Enfin, les produits collectifs d’épargne en assurance-vie ont une fiscalité dissuasive pour les entreprises. Si l’employeur y contribue, sa participation est considérée comme part de la rémunération de l’employé et fait donc l’objet de cotisations sociales et patronales. « Nous faisons du lobbying par l’intermédiaire de l’Association des compagnies d’assurances au Liban (Acal) pour actualiser ce cadre fiscal », remarque Bassem Assi.

Un levier économique

Pourtant, dans beaucoup de pays, les produits d’assurance bénéficient d’un régime fiscal favorable, les États reconnaissant la fonction économique de cette industrie. L’assurance-vie peut en effet jouer un rôle de stabilisateur économique, en protégeant les ménages en cas de chocs, qu’ils soient de nature privée ou collective comme les catastrophes naturelles ou les crises financières.

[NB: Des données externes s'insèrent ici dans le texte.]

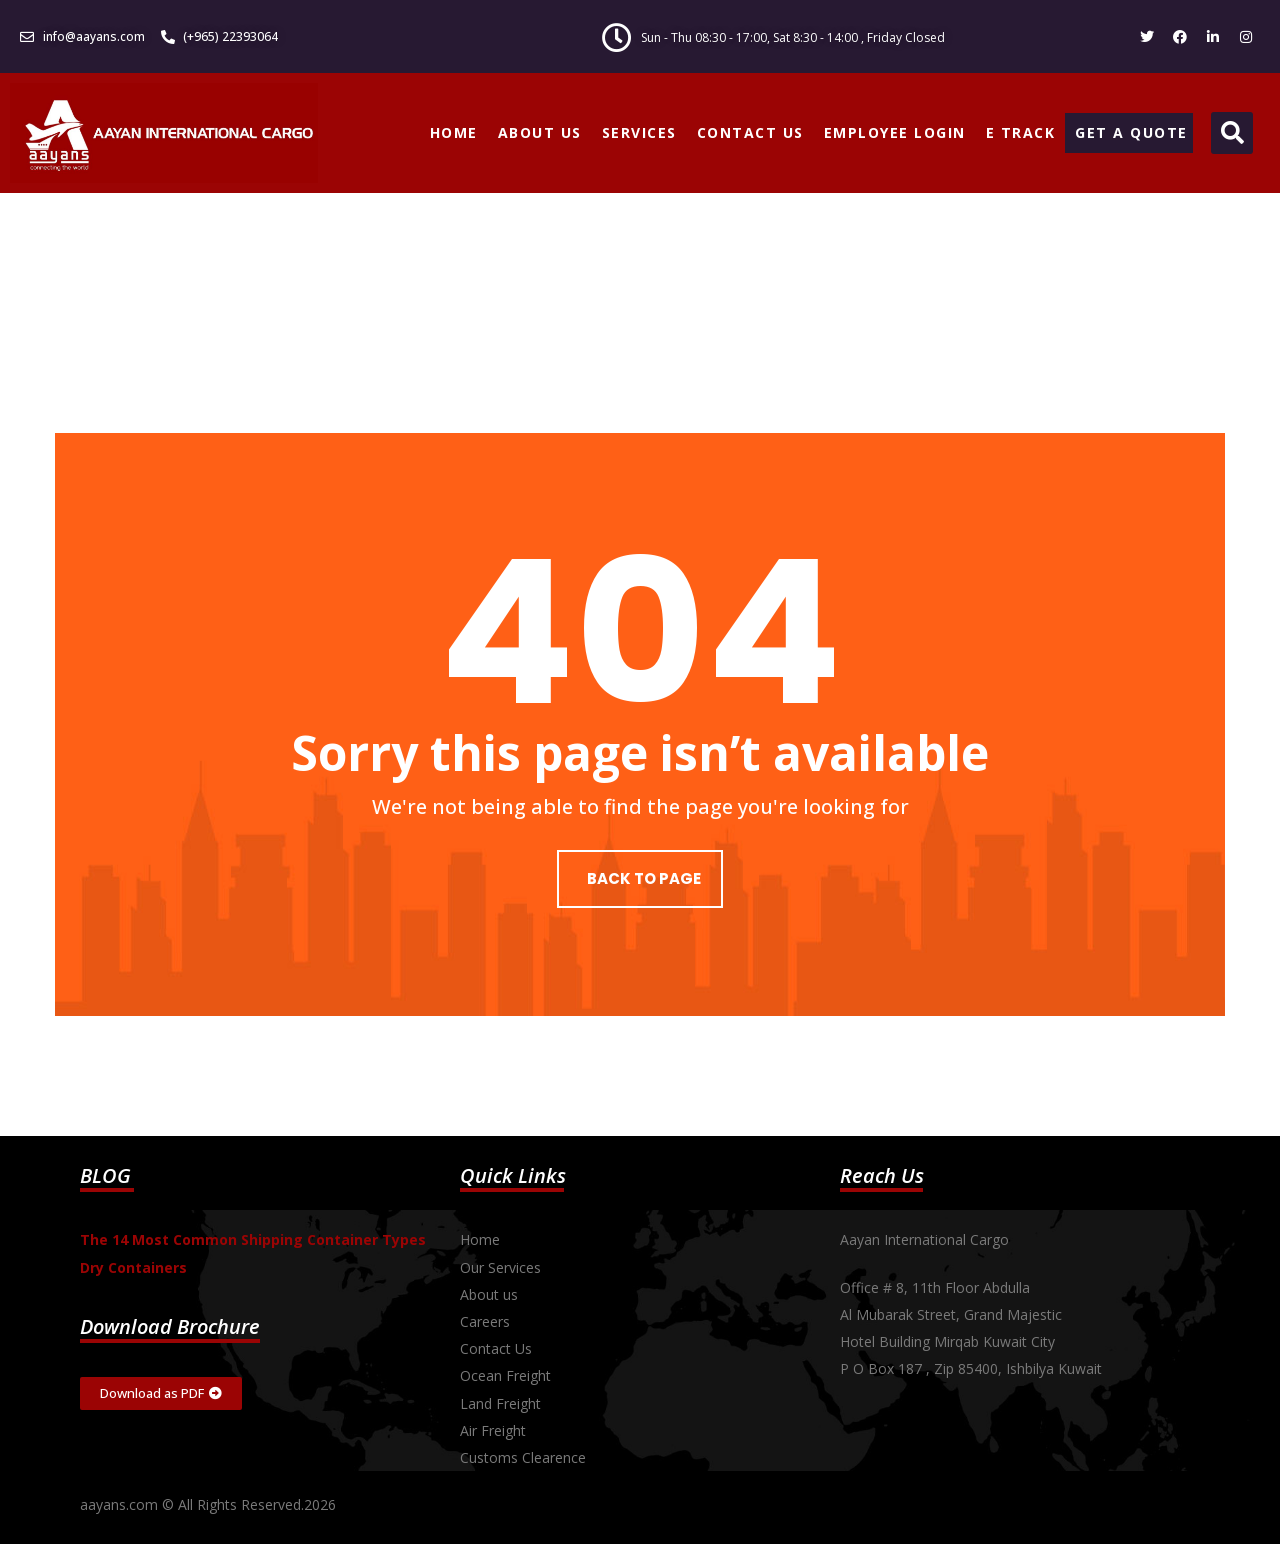 The image size is (1280, 1544). Describe the element at coordinates (489, 1294) in the screenshot. I see `About us` at that location.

L’assurance est également une source de financement stable pour l’économie, car elle favorise le crédit et l’investissement dans une perspective de long terme. Cette capacité de levier dépend toutefois des opportunités d’investissement. Or au Liban, où les assureurs sont tenus d’investir au moins la moitié de leurs actifs, le panel de placements de long terme est restreint. L’essentiel des actifs sont placés dans des bons du Trésor ou des dépôts bancaires, et servent donc à financer l’État.